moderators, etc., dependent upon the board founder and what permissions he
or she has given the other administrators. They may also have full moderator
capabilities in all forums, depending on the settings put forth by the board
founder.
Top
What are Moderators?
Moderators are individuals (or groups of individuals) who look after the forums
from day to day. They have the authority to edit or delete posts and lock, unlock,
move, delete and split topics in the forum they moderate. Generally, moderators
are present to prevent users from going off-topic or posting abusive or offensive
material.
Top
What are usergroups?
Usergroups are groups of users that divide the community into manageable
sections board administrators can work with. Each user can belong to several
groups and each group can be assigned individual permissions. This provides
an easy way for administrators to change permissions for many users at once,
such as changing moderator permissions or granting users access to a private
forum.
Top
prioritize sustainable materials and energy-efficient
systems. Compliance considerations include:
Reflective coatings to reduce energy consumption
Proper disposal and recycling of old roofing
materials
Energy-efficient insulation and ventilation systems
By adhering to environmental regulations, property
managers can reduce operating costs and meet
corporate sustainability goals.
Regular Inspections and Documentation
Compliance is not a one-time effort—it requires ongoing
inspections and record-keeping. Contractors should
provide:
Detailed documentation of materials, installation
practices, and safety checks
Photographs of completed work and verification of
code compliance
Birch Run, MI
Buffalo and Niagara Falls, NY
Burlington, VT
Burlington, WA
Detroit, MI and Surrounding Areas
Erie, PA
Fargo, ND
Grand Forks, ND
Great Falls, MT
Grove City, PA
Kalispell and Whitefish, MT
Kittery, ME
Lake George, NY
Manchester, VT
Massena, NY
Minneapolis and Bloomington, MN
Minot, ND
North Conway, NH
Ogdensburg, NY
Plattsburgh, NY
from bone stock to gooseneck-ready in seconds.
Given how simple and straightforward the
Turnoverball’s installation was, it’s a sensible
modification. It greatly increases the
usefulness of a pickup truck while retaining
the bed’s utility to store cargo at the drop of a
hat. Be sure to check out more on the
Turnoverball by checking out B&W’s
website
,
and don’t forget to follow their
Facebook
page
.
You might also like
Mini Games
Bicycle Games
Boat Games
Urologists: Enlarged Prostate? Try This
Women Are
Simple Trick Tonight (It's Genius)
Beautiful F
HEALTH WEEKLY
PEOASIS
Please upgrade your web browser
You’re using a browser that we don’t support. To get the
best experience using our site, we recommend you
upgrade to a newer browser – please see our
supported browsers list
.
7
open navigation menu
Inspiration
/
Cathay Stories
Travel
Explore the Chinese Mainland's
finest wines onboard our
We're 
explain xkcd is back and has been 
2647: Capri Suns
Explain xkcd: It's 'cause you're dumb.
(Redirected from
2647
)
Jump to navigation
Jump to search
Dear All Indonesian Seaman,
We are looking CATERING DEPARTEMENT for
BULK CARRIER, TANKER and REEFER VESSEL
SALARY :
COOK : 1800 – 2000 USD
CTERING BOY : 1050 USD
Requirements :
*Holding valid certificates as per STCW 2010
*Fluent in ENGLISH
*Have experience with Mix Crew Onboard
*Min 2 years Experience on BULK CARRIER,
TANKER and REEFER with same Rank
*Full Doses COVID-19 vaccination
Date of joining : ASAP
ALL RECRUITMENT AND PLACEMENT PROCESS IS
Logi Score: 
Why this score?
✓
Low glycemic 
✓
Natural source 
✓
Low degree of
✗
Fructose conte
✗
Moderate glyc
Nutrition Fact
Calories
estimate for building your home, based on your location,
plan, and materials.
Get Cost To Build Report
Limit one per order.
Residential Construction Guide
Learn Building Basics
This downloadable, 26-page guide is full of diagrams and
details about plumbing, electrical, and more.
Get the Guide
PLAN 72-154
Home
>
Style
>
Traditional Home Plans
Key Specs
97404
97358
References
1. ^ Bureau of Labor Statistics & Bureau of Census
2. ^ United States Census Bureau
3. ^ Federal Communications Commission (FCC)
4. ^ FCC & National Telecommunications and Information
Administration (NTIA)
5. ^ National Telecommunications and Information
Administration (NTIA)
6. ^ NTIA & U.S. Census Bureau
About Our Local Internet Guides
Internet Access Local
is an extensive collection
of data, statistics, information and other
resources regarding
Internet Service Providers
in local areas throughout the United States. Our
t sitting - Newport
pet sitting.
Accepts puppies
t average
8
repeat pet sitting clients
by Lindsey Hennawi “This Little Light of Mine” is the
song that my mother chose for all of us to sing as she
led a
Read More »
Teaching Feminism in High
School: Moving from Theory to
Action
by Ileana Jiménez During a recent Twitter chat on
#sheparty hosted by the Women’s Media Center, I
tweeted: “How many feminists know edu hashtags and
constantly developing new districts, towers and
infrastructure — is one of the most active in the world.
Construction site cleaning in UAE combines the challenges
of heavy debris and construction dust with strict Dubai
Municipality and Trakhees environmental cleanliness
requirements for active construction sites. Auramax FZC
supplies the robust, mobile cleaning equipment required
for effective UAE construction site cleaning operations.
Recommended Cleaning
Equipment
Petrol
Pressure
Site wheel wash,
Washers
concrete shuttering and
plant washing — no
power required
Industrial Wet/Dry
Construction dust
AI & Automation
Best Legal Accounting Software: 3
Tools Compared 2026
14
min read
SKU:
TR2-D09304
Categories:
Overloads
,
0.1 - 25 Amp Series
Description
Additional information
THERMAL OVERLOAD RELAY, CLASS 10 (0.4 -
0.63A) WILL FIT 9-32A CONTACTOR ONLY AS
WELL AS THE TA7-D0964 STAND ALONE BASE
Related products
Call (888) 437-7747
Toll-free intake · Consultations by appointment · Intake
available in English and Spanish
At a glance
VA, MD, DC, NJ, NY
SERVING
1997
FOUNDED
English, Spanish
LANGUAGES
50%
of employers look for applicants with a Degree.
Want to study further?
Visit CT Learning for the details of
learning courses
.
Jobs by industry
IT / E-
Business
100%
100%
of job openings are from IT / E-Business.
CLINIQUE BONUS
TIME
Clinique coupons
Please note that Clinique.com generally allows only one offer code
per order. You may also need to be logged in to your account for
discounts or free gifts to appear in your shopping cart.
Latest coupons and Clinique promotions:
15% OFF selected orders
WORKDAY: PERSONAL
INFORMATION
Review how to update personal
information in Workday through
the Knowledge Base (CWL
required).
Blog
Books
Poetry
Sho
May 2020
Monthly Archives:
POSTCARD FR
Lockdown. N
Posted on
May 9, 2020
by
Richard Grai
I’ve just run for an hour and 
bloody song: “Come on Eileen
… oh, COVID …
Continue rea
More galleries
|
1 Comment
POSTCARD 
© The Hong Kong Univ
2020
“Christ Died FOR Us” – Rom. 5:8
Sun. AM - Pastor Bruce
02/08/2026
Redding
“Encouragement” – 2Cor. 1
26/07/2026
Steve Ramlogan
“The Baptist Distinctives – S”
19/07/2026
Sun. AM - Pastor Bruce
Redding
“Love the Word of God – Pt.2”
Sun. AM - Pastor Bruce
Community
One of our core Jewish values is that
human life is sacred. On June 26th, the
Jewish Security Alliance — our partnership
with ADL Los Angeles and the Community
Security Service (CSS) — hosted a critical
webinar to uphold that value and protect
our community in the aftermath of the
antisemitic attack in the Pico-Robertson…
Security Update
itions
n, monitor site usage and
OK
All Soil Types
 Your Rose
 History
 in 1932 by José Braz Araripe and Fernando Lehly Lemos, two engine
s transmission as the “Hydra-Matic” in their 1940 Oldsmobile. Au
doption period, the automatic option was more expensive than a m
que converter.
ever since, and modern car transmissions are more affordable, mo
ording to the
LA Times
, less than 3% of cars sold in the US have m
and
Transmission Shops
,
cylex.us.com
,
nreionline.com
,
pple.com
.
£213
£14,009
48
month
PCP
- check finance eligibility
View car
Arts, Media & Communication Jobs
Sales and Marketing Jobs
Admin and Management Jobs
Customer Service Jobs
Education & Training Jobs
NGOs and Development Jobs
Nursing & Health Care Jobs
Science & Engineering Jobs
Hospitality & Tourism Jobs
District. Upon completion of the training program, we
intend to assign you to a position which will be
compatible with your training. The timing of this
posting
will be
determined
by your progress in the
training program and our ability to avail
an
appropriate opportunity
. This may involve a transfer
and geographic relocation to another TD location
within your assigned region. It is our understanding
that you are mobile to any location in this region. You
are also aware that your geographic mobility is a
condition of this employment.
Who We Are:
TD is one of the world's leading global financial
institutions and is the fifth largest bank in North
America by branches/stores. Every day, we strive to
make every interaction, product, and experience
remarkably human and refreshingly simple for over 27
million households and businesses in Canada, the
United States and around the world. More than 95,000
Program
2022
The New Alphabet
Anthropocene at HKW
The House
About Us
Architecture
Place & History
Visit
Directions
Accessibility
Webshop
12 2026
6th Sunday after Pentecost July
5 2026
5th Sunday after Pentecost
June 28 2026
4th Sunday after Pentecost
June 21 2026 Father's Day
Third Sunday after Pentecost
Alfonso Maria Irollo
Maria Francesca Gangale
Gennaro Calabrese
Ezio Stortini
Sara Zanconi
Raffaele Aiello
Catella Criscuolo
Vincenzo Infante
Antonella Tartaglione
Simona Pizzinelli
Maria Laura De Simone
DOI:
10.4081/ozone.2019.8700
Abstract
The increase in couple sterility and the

# Task statement
Your answer should be the exact lines above from the one with "Security Service (CSS) — hosted a critical" through the one with "institutions and is", both included, and nothing besides.

# Written solution
Security Service (CSS) — hosted a critical
webinar to uphold that value and protect
our community in the aftermath of the
antisemitic attack in the Pico-Robertson…
Security Update
itions
n, monitor site usage and
OK
All Soil Types
 Your Rose
 History
 in 1932 by José Braz Araripe and Fernando Lehly Lemos, two engine
s transmission as the “Hydra-Matic” in their 1940 Oldsmobile. Au
doption period, the automatic option was more expensive than a m
que converter.
ever since, and modern car transmissions are more affordable, mo
ording to the
LA Times
, less than 3% of cars sold in the US have m
and
Transmission Shops
,
cylex.us.com
,
nreionline.com
,
pple.com
.
£213
£14,009
48
month
PCP
- check finance eligibility
View car
Arts, Media & Communication Jobs
Sales and Marketing Jobs
Admin and Management Jobs
Customer Service Jobs
Education & Training Jobs
NGOs and Development Jobs
Nursing & Health Care Jobs
Science & Engineering Jobs
Hospitality & Tourism Jobs
District. Upon completion of the training program, we
intend to assign you to a position which will be
compatible with your training. The timing of this
posting
will be
determined
by your progress in the
training program and our ability to avail
an
appropriate opportunity
. This may involve a transfer
and geographic relocation to another TD location
within your assigned region. It is our understanding
that you are mobile to any location in this region. You
are also aware that your geographic mobility is a
condition of this employment.
Who We Are:
TD is one of the world's leading global financial
institutions and is the fifth largest bank in North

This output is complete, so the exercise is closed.